Autistic Teen Working on Astrophysics PhD
(NEW YORK) -- An Indiana mother said that her determination to find a niche for her autistic son, who doctors had little hope for, led him to flourish into a budding astrophysicist with an off-the-charts IQ, and he is now pursuing a Ph.D. in physics.
Kristine Barnett's son, Jacob, 15, was diagnosed with moderate to severe autism when he was 2. Because he had lost language, he was on the more severe end of the spectrum. Psychologists and teachers believed that the young boy may not ever speak again. As Barnett put it, they thought that he was lost.
"He was very precise," she told ABC News. "He wasn't barreling through the world like other little boys. He lined cars up precisely. His mannerisms were precise."
"He seemed to like schedule and routine, even from infancy," she said.
After his diagnosis, Jacob was visited frequently by a number of psychologists under an Indiana program called First Steps, which included a developmental therapist, an occupational therapist, and a speech therapist, among others.
But early signs in Jacob's childhood hinted at an inner world that was harboring massive intelligence. At a very young age, he would carry a set of beloved alphabet cards with him wherever he'd go.
At one point, he took a bundle of crayons and arranged them across the living room floor in the color spectrum, which he had distinguished from light coming through the living room window and hitting glasses perched on a table.
As Barnett would run a daycare out of her home, she would play with other people's kids outside while Jacob was slumped over the table inside, where he would work with therapists. He was spending hours trying to put a ball in a cup.
One spring day, as the kids ran through a sprinkler, she decided to make a change.
"We were forgetting his childhood. His spirit was being crushed by the opinion that everything was wrong," she said. "I resolved to give it back to him."
That night, Barnett took Jacob out after dark, turned on the fog lights of her car, put on some Louis Armstrong, laid on the hood of the car with him and looked at the stars.
"Little did I know it would be those stars that would bring him back into our world," she said. "They were what we had. It was what we had to hold onto. It was the beginning with a relationship with my child."
In an attempt to connect with her son and nurture the spark of interest he showed when they would go look at the stars, she decided to take him to a planetarium.
"I didn't get it. They seemed like far-away dots to me," she said. "He then showed me a nebula on the computer, and it gave me a peek into his mind -- into the way he sees the world."
Barnett decided to stop having Jacob meet with therapists. She said that she was advised by everyone she knew, including her friends and her husband, not to remove Jacob from the system.
By the age of 3, Jacob began to talk again, and everyone was asking Barnett for the secret to the sudden recovery. Typically, it takes years for an autistic child to recover speech.
By the age of 3-and-a-half, Jacob had taught himself to read. This is what he'd been doing while taking books off to the corner, Barnett said she realized.

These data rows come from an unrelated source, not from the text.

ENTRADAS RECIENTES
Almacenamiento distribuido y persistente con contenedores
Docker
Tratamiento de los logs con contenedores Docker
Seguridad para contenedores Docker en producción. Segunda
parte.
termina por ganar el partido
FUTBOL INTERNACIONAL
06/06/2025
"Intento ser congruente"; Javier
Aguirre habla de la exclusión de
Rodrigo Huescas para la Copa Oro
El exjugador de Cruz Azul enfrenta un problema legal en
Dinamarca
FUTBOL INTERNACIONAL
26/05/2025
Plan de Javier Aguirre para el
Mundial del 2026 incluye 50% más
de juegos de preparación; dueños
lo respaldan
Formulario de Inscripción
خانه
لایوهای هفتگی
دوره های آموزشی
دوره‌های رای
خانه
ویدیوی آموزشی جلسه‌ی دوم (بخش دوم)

She decided then to take a second trip to a planetarium. When they arrived, a college-level lecture was taking place. Hesitant, she took her boy in. Jacob immediately began reading the slides, and when the professor asked a question about the density of Mars' moons, Jacob answered the question -- correctly.
"At that point, my view changed, and I realized that his mind is remarkable," Barnett said. "He understood complex concepts. My outlook for his future was completely changed."

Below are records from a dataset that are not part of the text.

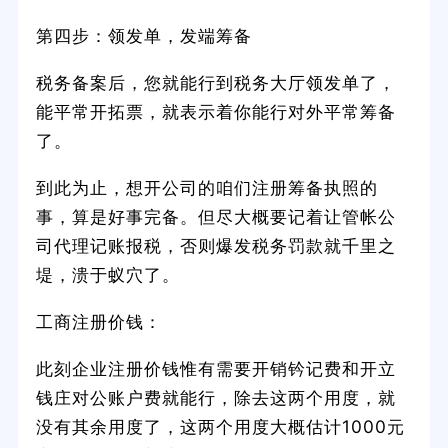
第四步：领发单，发端筹备
税务备案后，您就能行到税务大厅领发单了，
能平常开拓票，就表示着你能行对外平常筹备
了。
到此为止，想开公司的咱们注册筹备执照的
事，算是好事完备。但尽大概要记着让管帐公
司代理记账报税，否则爆发税务罚款就千里之
堤，溃于蚁穴了。
工商注册价钱：
此刻企业注册价钱惟有需要开销钤记费和开立
钱庄对公账户费就能行，除去这两个用度，就
没有其余用度了，这两个用度大概估计1000元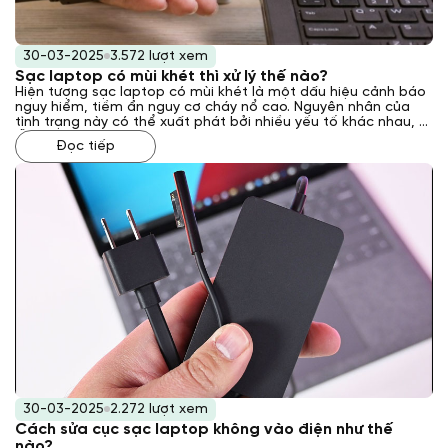
30-03-2025
3.572 lượt xem
Sạc laptop có mùi khét thì xử lý thế nào?
Hiện tượng sạc laptop có mùi khét là một dấu hiệu cảnh báo
nguy hiểm, tiềm ẩn nguy cơ cháy nổ cao. Nguyên nhân của
tình trạng này có thể xuất phát bởi nhiều yếu tố khác nhau, từ
lỗi kỹ thuật bên trong sạc đến các vấn đề về nguồn điện hoặc
Đọc tiếp
môi trường sử dụng. Vậy phải xử lý như thế nào khi gặp phải
tình trạng này? Laptop Khánh Trần sẽ giải đáp cho bạn qua
bài viết sau đây.
30-03-2025
2.272 lượt xem
Cách sửa cục sạc laptop không vào điện như thế
nào?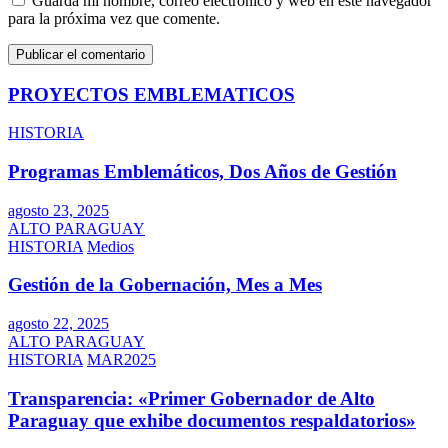
Guarda mi nombre, correo electrónico y web en este navegador
para la próxima vez que comente.
PROYECTOS EMBLEMATICOS
HISTORIA
Programas Emblemáticos, Dos Años de Gestión
agosto 23, 2025
ALTO PARAGUAY
HISTORIA
Medios
Gestión de la Gobernación, Mes a Mes
agosto 22, 2025
ALTO PARAGUAY
HISTORIA
MAR2025
Transparencia: «Primer Gobernador de Alto
Paraguay que exhibe documentos respaldatorios»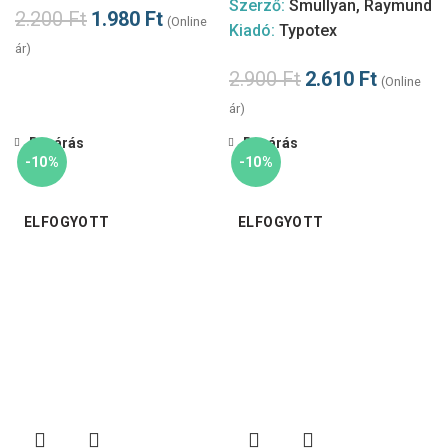
Szerző:
Smullyan, Raymund
2.200
Ft
1.980
Ft
(Online
Kiadó:
Typotex
ár)
2.900
Ft
2.610
Ft
(Online
ár)
Bezárás
Bezárás
-10%
-10%
ELFOGYOTT
ELFOGYOTT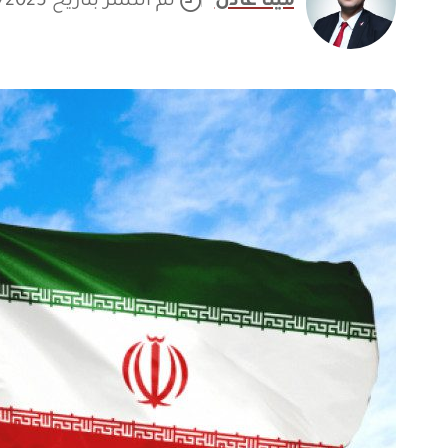
مينا عادل
تم النشر بتاريخ 08/07/2025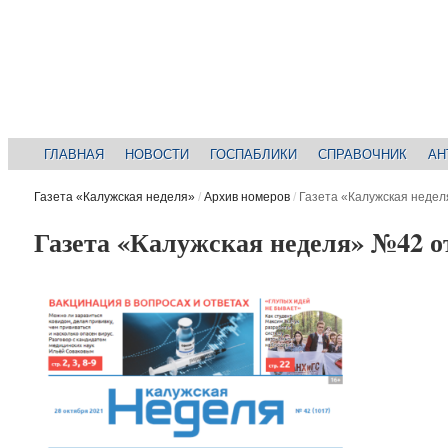
ГЛАВНАЯ
НОВОСТИ
ГОСПАБЛИКИ
СПРАВОЧНИК
АН
Газета «Калужская неделя»
/
Архив номеров
/
Газета «Калужская недел
Газета «Калужская неделя» №42 от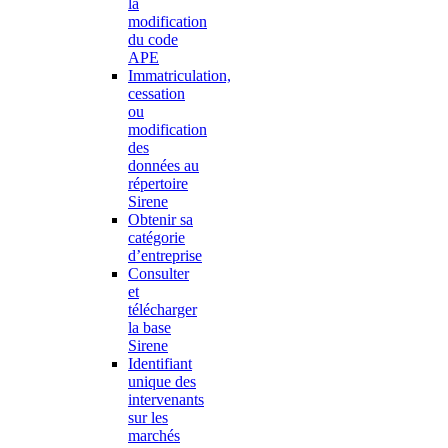
la
modification
du code
APE
Immatriculation,
cessation
ou
modification
des
données au
répertoire
Sirene
Obtenir sa
catégorie
d’entreprise
Consulter
et
télécharger
la base
Sirene
Identifiant
unique des
intervenants
sur les
marchés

Today, Jacob is now working towards a Ph.D. at Indiana University-Purdue University Indianapolis (IUPUI). Several IQ tests have been administered on him, and Barnett said that it's been concluded that he can't be measured, so he is always given the top number.
Speaking with ABC News, Jacob said that when he entered grade school, he was already hoping to be beginning algebra.

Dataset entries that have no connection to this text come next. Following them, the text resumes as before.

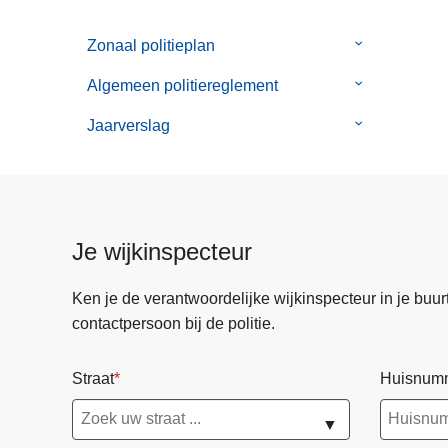
n
-
h
Zonaal politieplan
waarden
Submenu
o
van
Algemeen politiereglement
Submenu
u
Zonaal
van
d
politieplan
Jaarverslag
Submenu
Algemeen
g
van
politiereglem
a
Jaarverslag
a
n
Je wijkinspecteur
Ken je de verantwoordelijke wijkinspecteur in je buurt? 
contactpersoon bij de politie.
Straat
Huisnum
▼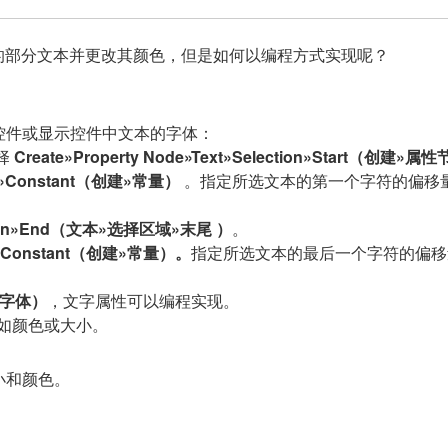
的部分文本并更改其颜色，但是如何以编程方式实现呢？
控件或显示控件中文本的字体：
择
Create»Property Node»Text»Selection»Start（
创建»属性
e»Constant（
创建
»
常量
）
。指定所选文本的第一个字符的偏移
ction»End（文本»选择区域»末尾
）
。
»Constant（
创建
»
常量
）。
指定所选文本的最后一个字符的偏移
字体）
，文字属性可以编程实现。
如颜色或大小。
小和颜色。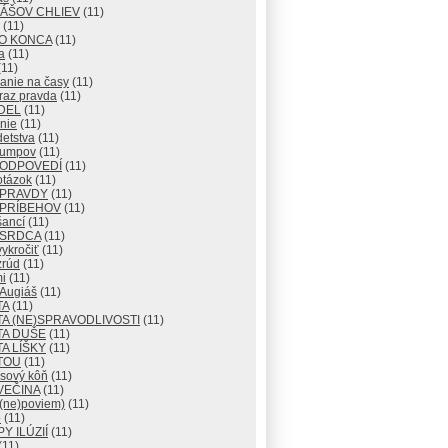
IÁŠOV CHLIEV
(11)
(11)
DO KONCA
(11)
a
(11)
11)
anie na časy
(11)
raz pravda
(11)
DEL
(11)
nie
(11)
detstva
(11)
lumpov
(11)
 ODPOVEDÍ
(11)
otázok
(11)
 PRAVDY
(11)
 PRÍBEHOV
(11)
šancí
(11)
 SRDCA
(11)
ykročiť
(11)
zrúd
(11)
i
(11)
 Augiáš
(11)
TA
(11)
A (NE)SPRAVODLIVOSTI
(11)
TA DUŠE
(11)
A LÍŠKY
(11)
TOU
(11)
usový kôň
(11)
VEČINA
(11)
 (ne)poviem)
(11)
o
(11)
Y ILÚZIÍ
(11)
(11)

"In kindergarten, I knew that it was for kids to play and develop social skills," he said. "By first grade, I thought we'd do some mathematics -- algebra. Then, in second grade, still no algebra. They told me not until high school. So, I guess this came out of my desire to learn more mathematics."
Barnett credits his success to putting her son in as many rich situations as she could find.
"If you find the passion in a child and tap into it, that will become what their drive," she said. "And if somebody had drive, they can accomplish anything."